How many lines of these records hold the string "yang"? Reply with the number alone.

[[ PROVIDED DATA, beginning ]]

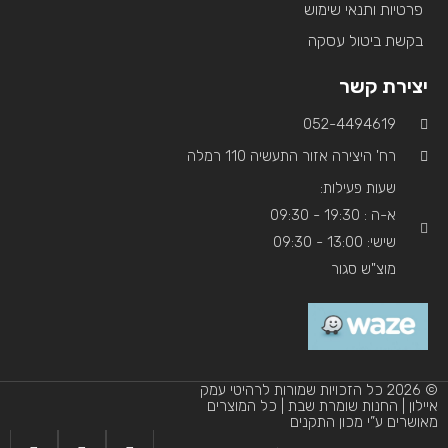
פרטיות ותנאי שימוש
בקשת ביטול עסקה
יצירת קשר
052-4494619​
רח' היצירה אזור התעשיה 110 רמלה
שעות פעילות:
א-ה : 19:30 - 09:30
שישי: 13:00 - 09:30
מוצ"ש סגור
© 2026 כל הזכויות שמורות לרהיטי עמק
איילון | החנות שומרת שבת | כל המוצרים
מאושרים ע”י מכון התקנים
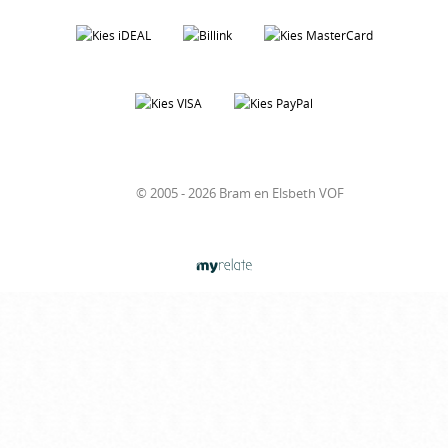
© 2005 - 2026 Bram en Elsbeth VOF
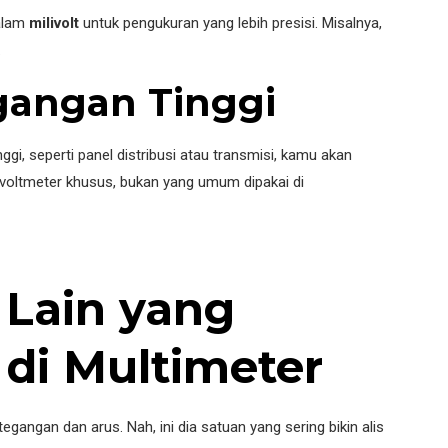
dalam
milivolt
untuk pengukuran yang lebih presisi. Misalnya,
.
egangan Tinggi
ggi, seperti panel distribusi atau transmisi, kamu akan
di voltmeter khusus, bukan yang umum dipakai di
 Lain yang
 di Multimeter
gangan dan arus. Nah, ini dia satuan yang sering bikin alis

[[ PROVIDED DATA, end ]]

**EXERCISE SOLUTION**
4